* Material for this task
※

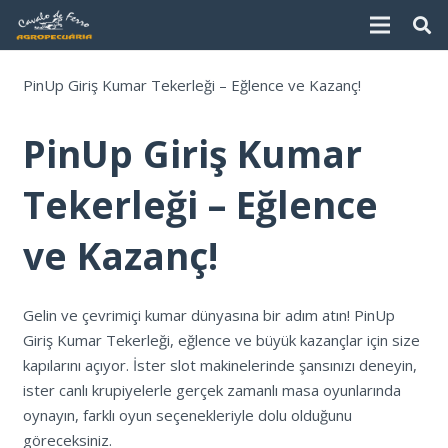
PinUp Giriş Kumar Tekerleği – Eğlence ve Kazanç!
PinUp Giriş Kumar
Tekerleği – Eğlence
ve Kazanç!
Gelin ve çevrimiçi kumar dünyasına bir adım atın! PinUp
Giriş Kumar Tekerleği, eğlence ve büyük kazançlar için size
kapılarını açıyor. İster slot makinelerinde şansınızı deneyin,
ister canlı krupiyelerle gerçek zamanlı masa oyunlarında
oynayın, farklı oyun seçenekleriyle dolu olduğunu
göreceksiniz.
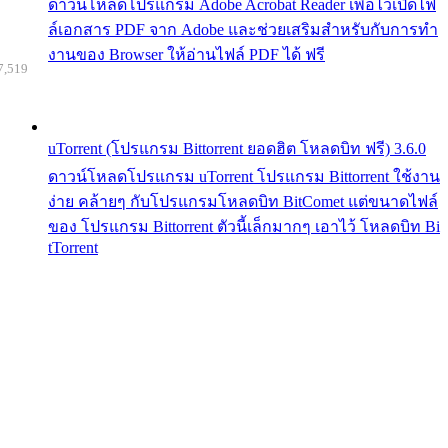
ดาวน์โหลดโปรแกรม Adobe Acrobat Reader เพื่อไว้เปิดไฟ
ล์เอกสาร PDF จาก Adobe และช่วยเสริมสำหรับกับการทำ
งานของ Browser ให้อ่านไฟล์ PDF ได้ ฟรี
7,519
uTorrent (โปรแกรม Bittorrent ยอดฮิต โหลดบิท ฟรี) 3.6.0
ดาวน์โหลดโปรแกรม uTorrent โปรแกรม Bittorrent ใช้งาน
ง่าย คล้ายๆ กับโปรแกรมโหลดบิท BitComet แต่ขนาดไฟล์
ของ โปรแกรม Bittorrent ตัวนี้เล็กมากๆ เอาไว้ โหลดบิท Bi
tTorrent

※

* What is expected
Your answer must consist only of the lines from the one containing "uTorrent (โปรแกรม Bittorrent" through the last line of the data above, both included, exactly as written.

* Exercise response
uTorrent (โปรแกรม Bittorrent ยอดฮิต โหลดบิท ฟรี) 3.6.0
ดาวน์โหลดโปรแกรม uTorrent โปรแกรม Bittorrent ใช้งาน
ง่าย คล้ายๆ กับโปรแกรมโหลดบิท BitComet แต่ขนาดไฟล์
ของ โปรแกรม Bittorrent ตัวนี้เล็กมากๆ เอาไว้ โหลดบิท Bi
tTorrent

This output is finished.